地板上堆放着书籍及拍卖目录;桌面上则摆着亚宝石以及几件象牙雕刻品;橱柜里摆放的是宋瓷。似乎每一寸墙面都得以充分利用。在外人看来,这似乎显得过分拥密,与其说是温馨的家居空间,倒不如说更象个古玩店。但主人如此设计及摆放,表明她自己对此颇为心安理得。
此时罗启妍刚刚进屋,就说自己一直崇尚混搭式的审美观。“自己刚入道时,就追求率意的平衡感,”她这样提及自己上世纪70年代的早期设计生涯。“从一开始,我就觉得非对称的美感,这是一种自我解脱,也是一种设计风格。”我注意到她本人就穿着一双怪异的乐福鞋——一只红色、一只则为白色。
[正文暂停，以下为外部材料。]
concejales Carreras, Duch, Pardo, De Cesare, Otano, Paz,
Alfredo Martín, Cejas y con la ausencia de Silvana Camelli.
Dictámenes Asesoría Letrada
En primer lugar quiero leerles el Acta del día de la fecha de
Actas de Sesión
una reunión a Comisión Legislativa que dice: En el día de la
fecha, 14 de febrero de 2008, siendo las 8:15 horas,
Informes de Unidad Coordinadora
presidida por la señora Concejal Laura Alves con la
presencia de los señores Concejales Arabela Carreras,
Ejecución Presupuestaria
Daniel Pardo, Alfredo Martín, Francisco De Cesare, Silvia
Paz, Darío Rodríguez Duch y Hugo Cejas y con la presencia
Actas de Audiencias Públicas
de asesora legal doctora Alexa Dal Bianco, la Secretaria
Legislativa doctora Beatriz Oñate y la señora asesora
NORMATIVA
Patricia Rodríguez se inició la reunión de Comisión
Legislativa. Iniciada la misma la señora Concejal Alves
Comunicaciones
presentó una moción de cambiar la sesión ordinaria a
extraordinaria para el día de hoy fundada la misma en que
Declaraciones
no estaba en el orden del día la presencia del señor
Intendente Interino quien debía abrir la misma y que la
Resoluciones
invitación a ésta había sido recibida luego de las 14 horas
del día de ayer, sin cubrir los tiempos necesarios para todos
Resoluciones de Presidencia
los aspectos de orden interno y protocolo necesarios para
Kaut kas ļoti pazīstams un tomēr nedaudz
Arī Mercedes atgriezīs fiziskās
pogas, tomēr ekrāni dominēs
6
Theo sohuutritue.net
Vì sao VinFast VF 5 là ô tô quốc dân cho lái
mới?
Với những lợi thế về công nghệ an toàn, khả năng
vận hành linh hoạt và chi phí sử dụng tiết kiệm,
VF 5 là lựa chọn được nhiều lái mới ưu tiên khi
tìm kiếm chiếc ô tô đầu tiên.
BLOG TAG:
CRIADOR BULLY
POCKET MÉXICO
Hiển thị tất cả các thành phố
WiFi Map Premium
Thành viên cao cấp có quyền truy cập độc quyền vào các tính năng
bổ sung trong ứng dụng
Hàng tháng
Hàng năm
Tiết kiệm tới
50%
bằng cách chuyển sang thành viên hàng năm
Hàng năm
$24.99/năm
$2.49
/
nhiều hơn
“这并非做作,”她说。“本人近几年一直如此。”
罗启妍的祖父于19世纪80年代从广东移居香港。在她眼里,祖父就是所谓的“乡绅”,在皇仁书院(Queen’s College)学会英语后,就加入某商行,后来又成了一名买办——替欧洲人打点公司的中方经理。
“我们是香港所谓的老式家庭,”她说。祖父在太平山(Peak)下的坚尼地道(Kennedy Road)盖了自己的房子,大英帝国统治时期,这个地段不允许华人居住。“即华人与狗不得入内,”她说。她在坚尼地道长大及上学,此地距离她过去10年居住的花园道(Garden Road)并不远。
她目前居住的公寓值好几百万英镑,按照香港拥挤的居住标准,此屋可谓超大户型。当她说到实际面积时,我稍有些听差。“哇,3400平方英尺,”我说。“不,是3500平方英尺,”她纠正我。在香港,寸土寸金并非虚言。
她从小到大都说粤语,但被送至英格兰南部的苏塞克斯圣子修道院(Convent of Holy Child Jesus in Sussex)学习英语。“牛津与剑桥我都曾去过,”她说。“但我自己选择上剑桥,因为剑桥的校园更漂亮。”在剑桥,她学的是欧洲中世纪史,她说这个专业影响了自己看待物体的方式,所以自己总努力把它们置于历史的纵深坐标里。
上世纪70年代回到香港后,罗启妍才开始进一步了解中国历史,主要是通过自己从猫街(Cat Street)市场淘来的东西——翡翠饰品、亚宝石以及小刻件。当时的中国大陆基本处于封闭状态,所以百姓对这些东西的渊薮知之甚少。有一次,她曾以极便宜的价格一下子买过20件玉件,随后多数都作为圣诞礼物送了人,后来才意识到这些物件每件都可能高达1.5万至2万美元。
罗启妍开始把目光转向首饰,并用中国各个朝代的宝石与小刻件相搭配。“听起来似乎非常冠冕堂皇,但本人的确是首饰设计的先行者,因为那时候,首饰不是用珍贵宝石(用黄金或白金镶嵌钻石)打造而成、就是仿制的服装首饰,非此即彼。”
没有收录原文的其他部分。